Aim of the exercise: Copy out exactly the stretch below, from the line with "Girişimciler Kurulu Başkanı" through the line with "ng vị trí đó", both included; the pictures stay out.
Extracted records section start
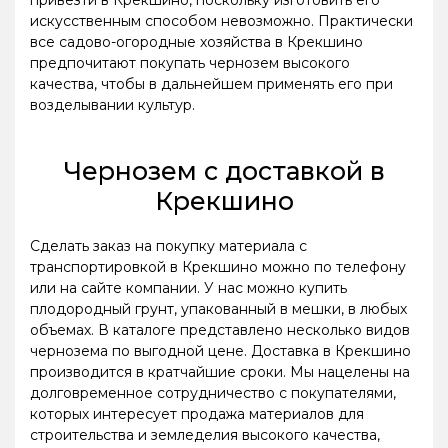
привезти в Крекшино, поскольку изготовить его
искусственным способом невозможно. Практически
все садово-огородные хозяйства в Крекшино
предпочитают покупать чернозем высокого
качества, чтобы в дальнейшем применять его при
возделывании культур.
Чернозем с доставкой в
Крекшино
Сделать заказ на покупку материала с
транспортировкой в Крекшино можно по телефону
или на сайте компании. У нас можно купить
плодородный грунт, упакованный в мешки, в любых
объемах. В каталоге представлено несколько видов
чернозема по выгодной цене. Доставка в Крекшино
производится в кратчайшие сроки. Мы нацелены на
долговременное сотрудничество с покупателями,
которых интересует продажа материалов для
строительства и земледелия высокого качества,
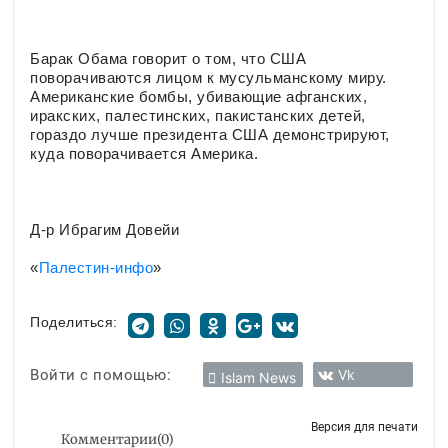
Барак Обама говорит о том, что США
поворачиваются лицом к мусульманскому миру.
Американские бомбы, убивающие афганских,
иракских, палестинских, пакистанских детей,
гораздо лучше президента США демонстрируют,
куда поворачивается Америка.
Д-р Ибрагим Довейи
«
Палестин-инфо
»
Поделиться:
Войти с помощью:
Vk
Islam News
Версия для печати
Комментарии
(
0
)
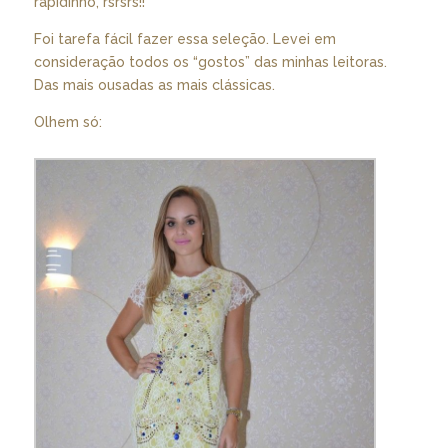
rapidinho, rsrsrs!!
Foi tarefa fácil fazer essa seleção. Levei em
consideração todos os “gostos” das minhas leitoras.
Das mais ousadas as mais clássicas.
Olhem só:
Extracted records section end
Extracted records section start
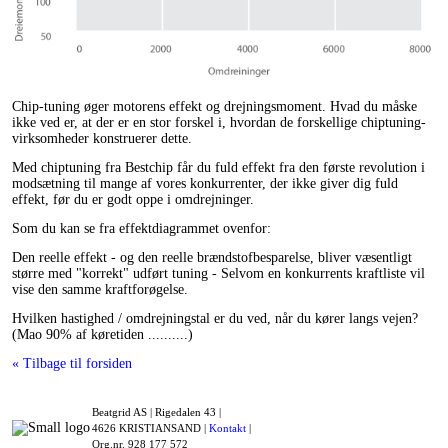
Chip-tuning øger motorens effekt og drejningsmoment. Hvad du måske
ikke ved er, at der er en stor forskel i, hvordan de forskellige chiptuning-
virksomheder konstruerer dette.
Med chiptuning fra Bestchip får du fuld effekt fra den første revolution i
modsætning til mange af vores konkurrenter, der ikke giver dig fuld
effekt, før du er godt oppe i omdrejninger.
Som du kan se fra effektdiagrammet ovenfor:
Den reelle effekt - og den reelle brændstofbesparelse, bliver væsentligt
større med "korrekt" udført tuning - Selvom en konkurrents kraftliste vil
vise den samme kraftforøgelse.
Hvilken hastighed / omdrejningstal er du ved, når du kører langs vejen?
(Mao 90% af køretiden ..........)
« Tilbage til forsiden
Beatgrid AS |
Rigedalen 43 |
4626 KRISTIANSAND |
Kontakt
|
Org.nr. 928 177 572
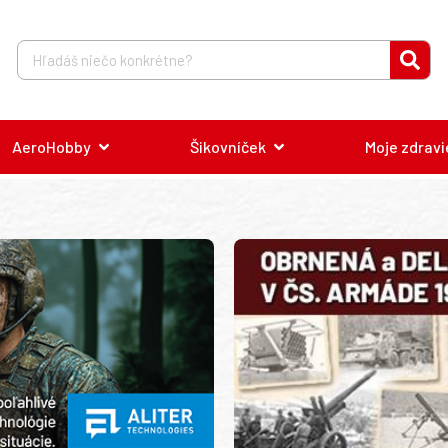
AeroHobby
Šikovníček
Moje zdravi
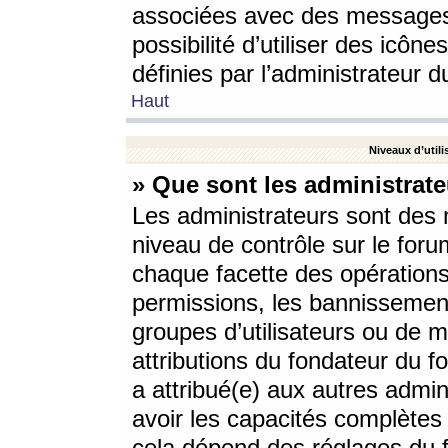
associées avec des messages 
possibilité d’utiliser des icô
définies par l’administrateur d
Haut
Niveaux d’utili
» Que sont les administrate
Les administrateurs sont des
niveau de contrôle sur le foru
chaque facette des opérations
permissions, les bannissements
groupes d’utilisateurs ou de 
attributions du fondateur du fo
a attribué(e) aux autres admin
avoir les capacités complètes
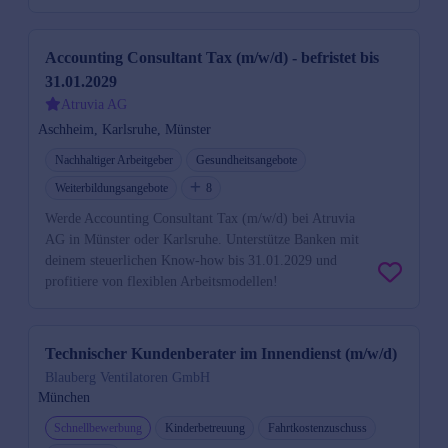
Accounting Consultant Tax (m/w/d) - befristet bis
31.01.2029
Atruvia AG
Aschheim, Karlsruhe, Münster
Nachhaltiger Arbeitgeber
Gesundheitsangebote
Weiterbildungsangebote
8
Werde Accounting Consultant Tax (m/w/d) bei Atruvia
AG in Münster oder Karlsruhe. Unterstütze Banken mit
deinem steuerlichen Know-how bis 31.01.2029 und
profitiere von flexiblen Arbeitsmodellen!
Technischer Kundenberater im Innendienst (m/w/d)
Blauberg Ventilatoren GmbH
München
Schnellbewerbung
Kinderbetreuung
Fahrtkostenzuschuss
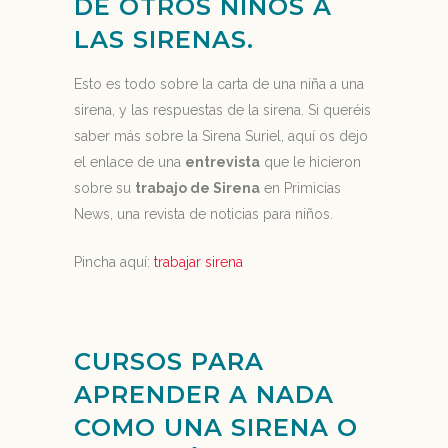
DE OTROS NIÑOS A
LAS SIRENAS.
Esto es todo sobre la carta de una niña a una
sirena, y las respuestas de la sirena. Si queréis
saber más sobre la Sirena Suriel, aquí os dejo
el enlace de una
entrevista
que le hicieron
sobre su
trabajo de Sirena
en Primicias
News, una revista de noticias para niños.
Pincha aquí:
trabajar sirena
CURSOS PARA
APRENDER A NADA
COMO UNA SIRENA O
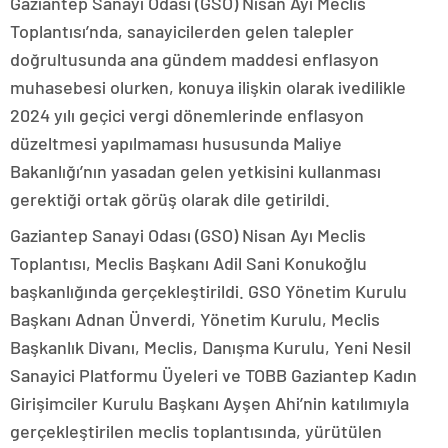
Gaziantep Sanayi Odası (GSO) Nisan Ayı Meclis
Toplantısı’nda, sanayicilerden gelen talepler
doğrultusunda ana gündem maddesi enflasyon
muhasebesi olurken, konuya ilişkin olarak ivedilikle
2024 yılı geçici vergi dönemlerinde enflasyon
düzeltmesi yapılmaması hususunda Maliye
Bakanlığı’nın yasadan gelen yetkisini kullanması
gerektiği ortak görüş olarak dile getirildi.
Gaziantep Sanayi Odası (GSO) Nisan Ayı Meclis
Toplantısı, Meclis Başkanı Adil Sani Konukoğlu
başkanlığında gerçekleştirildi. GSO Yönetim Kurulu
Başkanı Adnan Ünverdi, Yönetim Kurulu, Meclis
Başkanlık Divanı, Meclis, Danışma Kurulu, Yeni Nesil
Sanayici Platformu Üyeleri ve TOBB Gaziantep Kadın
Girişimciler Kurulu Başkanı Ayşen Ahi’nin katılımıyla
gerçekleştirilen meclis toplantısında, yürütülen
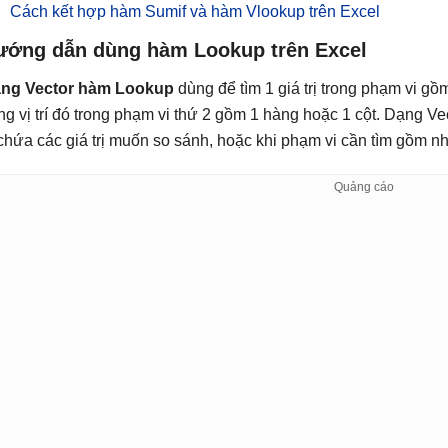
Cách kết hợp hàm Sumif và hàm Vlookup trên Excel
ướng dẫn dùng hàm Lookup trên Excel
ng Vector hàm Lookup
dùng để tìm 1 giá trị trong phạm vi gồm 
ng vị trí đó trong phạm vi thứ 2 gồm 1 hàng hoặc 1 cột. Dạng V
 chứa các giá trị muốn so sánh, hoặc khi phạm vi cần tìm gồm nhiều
Extracted records section end
Extracted records section start
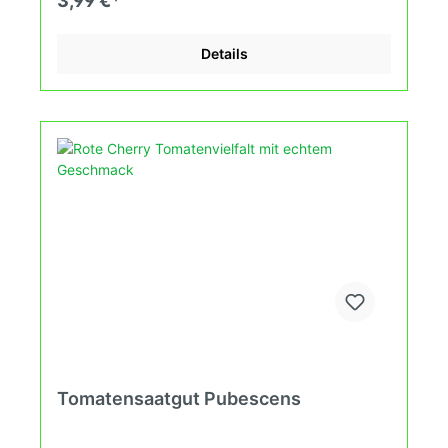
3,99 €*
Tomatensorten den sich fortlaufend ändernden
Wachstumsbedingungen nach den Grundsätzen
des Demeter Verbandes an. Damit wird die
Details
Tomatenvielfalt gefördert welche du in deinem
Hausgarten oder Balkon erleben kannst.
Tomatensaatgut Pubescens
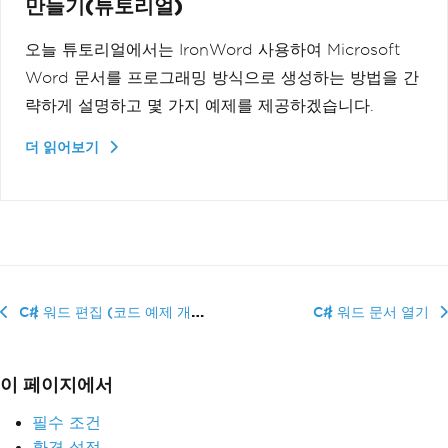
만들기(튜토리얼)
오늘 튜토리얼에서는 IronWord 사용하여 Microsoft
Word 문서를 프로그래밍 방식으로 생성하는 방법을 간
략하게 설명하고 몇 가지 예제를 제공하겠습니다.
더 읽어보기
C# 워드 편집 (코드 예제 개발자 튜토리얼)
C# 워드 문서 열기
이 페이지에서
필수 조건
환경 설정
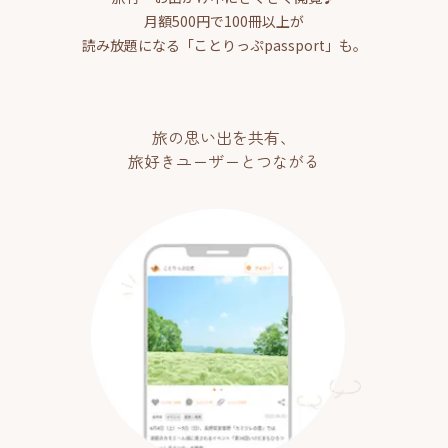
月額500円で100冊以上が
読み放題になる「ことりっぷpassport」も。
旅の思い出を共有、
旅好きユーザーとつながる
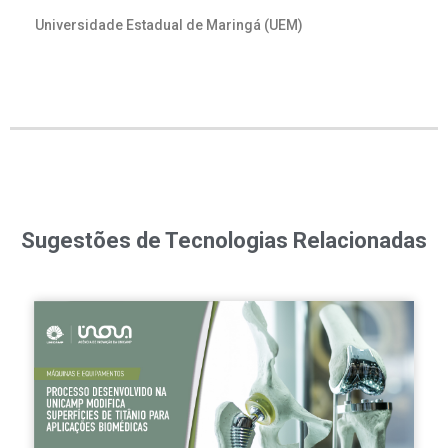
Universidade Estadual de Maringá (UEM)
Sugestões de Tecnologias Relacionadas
Extracted records section end
Task output:
Girişimciler Kurulu Başkanı Ayşen Ahi’nin katılımıyla
gerçekleştirilen meclis toplantısında, yürütülen
Cách kết hợp hàm Sumif và hàm Vlookup trên Excel
ướng dẫn dùng hàm Lookup trên Excel
ng Vector hàm Lookup
dùng để tìm 1 giá trị trong phạm vi gồm 
ng vị trí đó trong phạm vi thứ 2 gồm 1 hàng hoặc 1 cột. Dạng V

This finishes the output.